**Requirement**
An exact transcript of every entry is required, without any of the pictures.

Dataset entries
%%
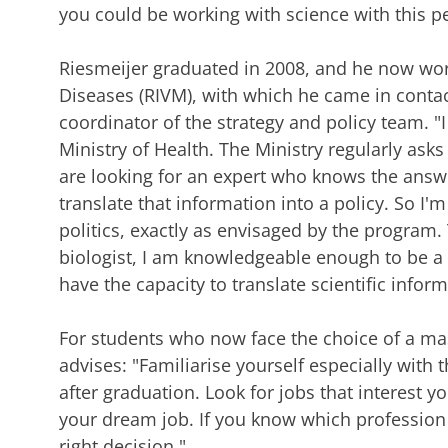
you could be working with science with this pe
Riesmeijer graduated in 2008, and he now work
Diseases (RIVM), with which he came in contact
coordinator of the strategy and policy team. "I
Ministry of Health. The Ministry regularly ask
are looking for an expert who knows the answe
translate that information into a policy. So I'
politics, exactly as envisaged by the program.
biologist, I am knowledgeable enough to be a fu
have the capacity to translate scientific inform
For students who now face the choice of a ma
advises: "Familiarise yourself especially with 
after graduation. Look for jobs that interest 
your dream job. If you know which profession 
right decision."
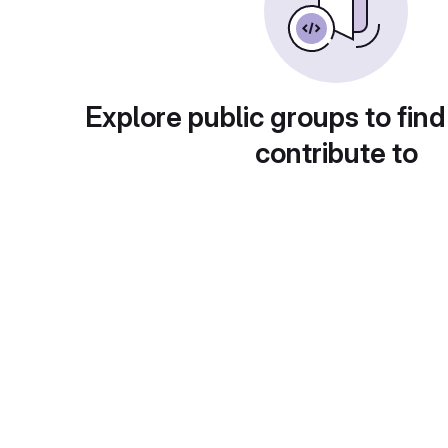
Explore public groups to find
contribute to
%%
**Task solution**
you could be working with science with this pe
Riesmeijer graduated in 2008, and he now work
Diseases (RIVM), with which he came in contact
coordinator of the strategy and policy team. "I
Ministry of Health. The Ministry regularly ask
are looking for an expert who knows the answe
translate that information into a policy. So I'
politics, exactly as envisaged by the program.
biologist, I am knowledgeable enough to be a fu
have the capacity to translate scientific inform
For students who now face the choice of a ma
advises: "Familiarise yourself especially with 
after graduation. Look for jobs that interest 
your dream job. If you know which profession 
right decision."
Explore public groups to find
contribute to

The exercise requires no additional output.